HOW TO COMPLETE THIS TASK:
Of the entries below, return exactly those lines that fall between the one containing "Pobierz opis bibliograficzny" and the one containing "営業時間 9：00～17：30", the two end lines included.

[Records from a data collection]
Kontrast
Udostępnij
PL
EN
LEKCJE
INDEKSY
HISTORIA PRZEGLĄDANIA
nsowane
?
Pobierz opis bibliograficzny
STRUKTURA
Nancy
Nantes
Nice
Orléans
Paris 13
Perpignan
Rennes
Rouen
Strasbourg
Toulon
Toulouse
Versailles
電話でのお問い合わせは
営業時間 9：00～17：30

--

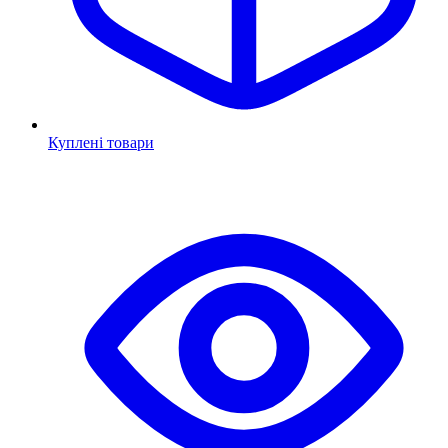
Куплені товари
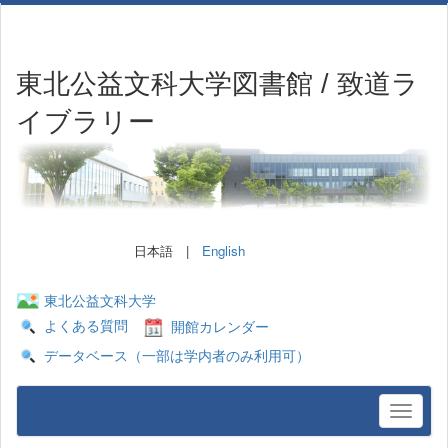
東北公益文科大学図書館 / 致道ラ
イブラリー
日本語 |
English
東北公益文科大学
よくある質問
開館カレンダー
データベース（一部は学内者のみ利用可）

---

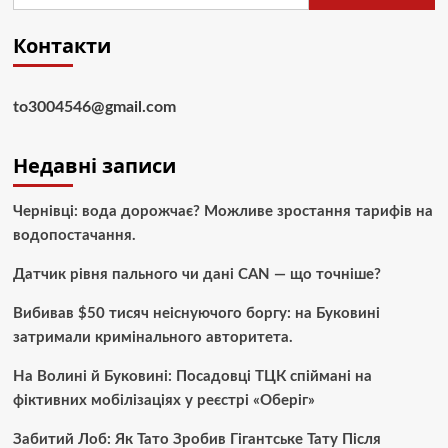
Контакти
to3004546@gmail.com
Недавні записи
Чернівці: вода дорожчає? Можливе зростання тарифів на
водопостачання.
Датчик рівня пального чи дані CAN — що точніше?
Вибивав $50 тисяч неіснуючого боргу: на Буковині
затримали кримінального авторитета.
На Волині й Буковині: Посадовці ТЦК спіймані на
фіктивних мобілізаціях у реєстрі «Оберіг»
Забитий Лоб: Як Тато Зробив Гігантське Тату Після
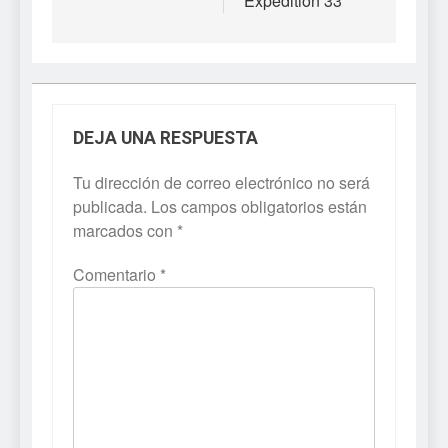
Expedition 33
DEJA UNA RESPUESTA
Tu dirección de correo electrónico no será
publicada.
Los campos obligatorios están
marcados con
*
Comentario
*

WRITTEN SOLUTION:
Pobierz opis bibliograficzny
STRUKTURA
Nancy
Nantes
Nice
Orléans
Paris 13
Perpignan
Rennes
Rouen
Strasbourg
Toulon
Toulouse
Versailles
電話でのお問い合わせは
営業時間 9：00～17：30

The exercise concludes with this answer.